[ACTIVITY]: Only lines holding the word "Folder" are wanted from the records; copy all of them.

(Document layout detection data)
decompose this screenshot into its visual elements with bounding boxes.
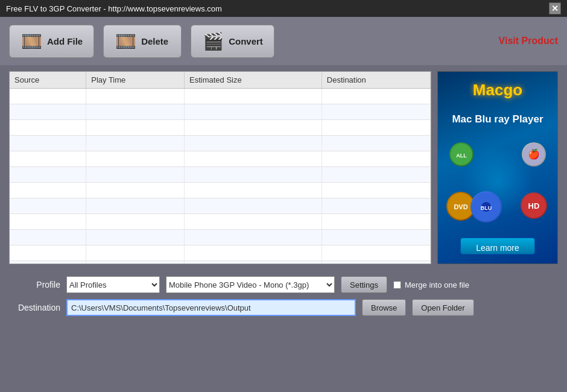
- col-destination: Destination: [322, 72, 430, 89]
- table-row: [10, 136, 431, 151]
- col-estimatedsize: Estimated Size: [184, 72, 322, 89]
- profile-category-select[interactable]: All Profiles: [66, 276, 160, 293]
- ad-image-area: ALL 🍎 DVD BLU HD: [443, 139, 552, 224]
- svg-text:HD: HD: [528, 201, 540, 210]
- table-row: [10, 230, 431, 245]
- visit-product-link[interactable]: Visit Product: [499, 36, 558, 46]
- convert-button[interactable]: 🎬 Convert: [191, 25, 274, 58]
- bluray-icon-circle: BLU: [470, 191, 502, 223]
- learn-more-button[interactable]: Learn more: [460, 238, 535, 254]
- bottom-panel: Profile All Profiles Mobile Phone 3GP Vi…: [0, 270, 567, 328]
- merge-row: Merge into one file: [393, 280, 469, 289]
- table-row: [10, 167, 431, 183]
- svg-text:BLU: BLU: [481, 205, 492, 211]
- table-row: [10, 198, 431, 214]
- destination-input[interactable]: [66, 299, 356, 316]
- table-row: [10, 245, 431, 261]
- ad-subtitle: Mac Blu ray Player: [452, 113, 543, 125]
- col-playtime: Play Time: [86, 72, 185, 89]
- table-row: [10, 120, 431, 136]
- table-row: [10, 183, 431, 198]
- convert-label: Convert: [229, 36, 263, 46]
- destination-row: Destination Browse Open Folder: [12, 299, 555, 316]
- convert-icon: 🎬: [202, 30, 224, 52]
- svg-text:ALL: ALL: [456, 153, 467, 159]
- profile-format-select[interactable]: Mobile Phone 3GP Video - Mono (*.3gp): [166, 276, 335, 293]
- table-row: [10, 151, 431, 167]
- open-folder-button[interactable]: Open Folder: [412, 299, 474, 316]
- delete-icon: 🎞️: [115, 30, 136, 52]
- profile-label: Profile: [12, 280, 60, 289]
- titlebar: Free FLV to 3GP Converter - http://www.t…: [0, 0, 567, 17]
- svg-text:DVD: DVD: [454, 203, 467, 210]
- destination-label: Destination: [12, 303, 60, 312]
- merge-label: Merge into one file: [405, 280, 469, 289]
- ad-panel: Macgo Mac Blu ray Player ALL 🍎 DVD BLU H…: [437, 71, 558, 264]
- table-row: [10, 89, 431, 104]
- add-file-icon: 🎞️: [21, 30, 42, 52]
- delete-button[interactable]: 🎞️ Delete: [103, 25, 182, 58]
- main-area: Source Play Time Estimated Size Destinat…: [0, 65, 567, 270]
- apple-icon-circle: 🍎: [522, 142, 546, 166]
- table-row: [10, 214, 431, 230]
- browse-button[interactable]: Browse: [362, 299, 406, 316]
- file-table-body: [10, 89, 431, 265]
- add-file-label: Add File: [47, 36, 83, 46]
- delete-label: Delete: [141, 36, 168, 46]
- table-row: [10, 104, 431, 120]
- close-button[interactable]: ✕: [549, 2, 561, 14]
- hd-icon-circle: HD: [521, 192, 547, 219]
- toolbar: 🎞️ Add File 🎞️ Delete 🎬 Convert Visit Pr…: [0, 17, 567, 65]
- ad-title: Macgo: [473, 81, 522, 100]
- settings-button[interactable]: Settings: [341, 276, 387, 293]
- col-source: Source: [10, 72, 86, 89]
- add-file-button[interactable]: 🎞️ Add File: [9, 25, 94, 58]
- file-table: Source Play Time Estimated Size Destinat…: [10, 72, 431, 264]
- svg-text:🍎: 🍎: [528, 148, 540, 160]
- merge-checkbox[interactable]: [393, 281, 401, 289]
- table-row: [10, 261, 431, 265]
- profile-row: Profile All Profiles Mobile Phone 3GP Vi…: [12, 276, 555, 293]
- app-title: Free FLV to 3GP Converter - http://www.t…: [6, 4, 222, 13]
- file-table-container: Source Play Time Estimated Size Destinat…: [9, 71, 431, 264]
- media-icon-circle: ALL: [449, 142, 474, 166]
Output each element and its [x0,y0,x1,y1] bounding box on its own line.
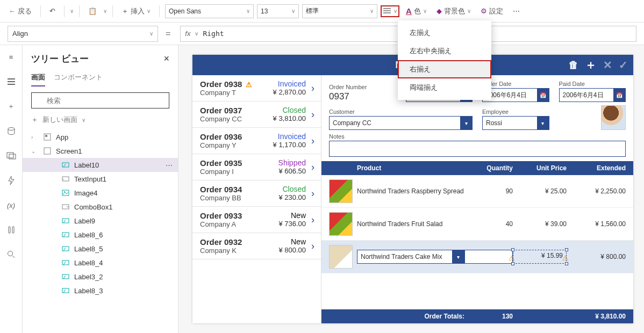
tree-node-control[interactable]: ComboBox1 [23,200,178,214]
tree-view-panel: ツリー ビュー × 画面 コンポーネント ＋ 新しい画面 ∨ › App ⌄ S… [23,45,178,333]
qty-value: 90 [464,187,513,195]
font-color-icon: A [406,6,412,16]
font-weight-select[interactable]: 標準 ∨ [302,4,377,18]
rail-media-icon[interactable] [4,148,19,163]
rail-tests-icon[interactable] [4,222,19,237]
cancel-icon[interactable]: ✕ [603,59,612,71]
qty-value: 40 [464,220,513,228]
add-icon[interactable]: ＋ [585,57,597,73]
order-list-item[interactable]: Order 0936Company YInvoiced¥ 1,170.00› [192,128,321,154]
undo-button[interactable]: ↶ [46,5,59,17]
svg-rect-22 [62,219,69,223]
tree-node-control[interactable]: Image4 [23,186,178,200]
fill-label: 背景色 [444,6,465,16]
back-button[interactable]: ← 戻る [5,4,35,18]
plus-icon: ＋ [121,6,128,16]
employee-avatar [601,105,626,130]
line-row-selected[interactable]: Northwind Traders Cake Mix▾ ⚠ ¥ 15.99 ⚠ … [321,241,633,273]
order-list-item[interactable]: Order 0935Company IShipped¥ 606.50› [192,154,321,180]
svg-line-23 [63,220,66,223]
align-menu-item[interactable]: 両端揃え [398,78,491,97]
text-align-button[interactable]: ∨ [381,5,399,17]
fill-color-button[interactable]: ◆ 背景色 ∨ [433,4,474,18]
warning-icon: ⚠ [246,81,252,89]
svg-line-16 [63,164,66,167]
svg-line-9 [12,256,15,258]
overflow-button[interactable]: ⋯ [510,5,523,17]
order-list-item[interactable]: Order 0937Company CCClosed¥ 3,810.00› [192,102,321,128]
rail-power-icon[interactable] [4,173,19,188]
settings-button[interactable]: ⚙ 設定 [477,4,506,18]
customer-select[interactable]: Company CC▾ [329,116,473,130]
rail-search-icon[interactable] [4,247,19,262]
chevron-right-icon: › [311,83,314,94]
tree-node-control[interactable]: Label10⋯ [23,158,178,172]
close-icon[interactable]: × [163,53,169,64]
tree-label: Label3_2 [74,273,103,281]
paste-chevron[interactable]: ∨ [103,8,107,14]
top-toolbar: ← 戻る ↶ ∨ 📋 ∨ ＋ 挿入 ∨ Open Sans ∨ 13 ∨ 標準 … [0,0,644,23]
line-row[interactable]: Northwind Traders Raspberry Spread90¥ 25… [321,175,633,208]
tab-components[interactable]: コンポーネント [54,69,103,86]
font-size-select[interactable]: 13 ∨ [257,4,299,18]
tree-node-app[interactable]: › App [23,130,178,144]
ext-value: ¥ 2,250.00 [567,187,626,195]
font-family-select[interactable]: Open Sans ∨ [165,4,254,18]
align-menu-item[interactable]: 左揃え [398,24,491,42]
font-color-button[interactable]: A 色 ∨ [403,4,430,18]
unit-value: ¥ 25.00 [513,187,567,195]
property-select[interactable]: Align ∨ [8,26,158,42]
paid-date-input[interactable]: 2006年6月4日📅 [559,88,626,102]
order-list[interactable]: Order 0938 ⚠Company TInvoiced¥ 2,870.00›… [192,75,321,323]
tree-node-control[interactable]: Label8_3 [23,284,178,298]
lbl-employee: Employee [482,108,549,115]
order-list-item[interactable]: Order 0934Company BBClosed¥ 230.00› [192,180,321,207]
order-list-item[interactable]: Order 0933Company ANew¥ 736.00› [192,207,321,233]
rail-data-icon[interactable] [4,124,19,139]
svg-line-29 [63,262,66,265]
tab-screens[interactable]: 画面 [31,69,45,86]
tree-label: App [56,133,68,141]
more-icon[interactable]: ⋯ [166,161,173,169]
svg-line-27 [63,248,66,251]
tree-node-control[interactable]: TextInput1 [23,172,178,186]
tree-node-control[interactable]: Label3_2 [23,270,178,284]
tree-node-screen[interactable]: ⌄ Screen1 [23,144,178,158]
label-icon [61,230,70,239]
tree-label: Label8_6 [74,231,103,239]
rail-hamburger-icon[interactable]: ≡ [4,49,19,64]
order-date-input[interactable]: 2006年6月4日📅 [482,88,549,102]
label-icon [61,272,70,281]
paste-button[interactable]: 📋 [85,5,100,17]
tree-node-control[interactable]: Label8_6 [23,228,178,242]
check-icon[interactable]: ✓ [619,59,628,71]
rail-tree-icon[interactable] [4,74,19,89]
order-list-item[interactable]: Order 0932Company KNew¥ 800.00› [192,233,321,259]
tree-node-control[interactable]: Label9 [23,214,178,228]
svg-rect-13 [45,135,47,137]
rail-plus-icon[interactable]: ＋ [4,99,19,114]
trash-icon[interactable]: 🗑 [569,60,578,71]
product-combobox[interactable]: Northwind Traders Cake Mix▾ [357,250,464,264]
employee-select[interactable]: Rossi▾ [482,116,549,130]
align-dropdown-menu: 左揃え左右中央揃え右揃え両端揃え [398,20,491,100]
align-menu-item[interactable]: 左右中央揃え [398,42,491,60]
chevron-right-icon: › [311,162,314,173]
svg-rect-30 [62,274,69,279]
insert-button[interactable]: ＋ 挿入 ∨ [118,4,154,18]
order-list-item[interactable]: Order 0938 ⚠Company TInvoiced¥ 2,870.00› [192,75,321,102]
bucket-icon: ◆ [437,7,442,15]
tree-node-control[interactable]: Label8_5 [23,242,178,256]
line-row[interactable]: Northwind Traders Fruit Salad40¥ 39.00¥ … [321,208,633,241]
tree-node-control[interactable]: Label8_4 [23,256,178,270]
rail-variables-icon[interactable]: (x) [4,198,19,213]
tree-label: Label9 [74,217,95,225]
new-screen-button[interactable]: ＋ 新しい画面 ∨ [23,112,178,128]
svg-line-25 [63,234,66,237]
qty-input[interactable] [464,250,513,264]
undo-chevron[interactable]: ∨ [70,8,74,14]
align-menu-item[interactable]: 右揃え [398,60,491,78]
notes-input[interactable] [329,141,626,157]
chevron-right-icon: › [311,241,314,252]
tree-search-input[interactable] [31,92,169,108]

[SOLUTION TO THIS EXERCISE]:
- destination-row: Destination Browse Open Folder: [12, 299, 555, 316]
- open-folder-button[interactable]: Open Folder: [412, 299, 474, 316]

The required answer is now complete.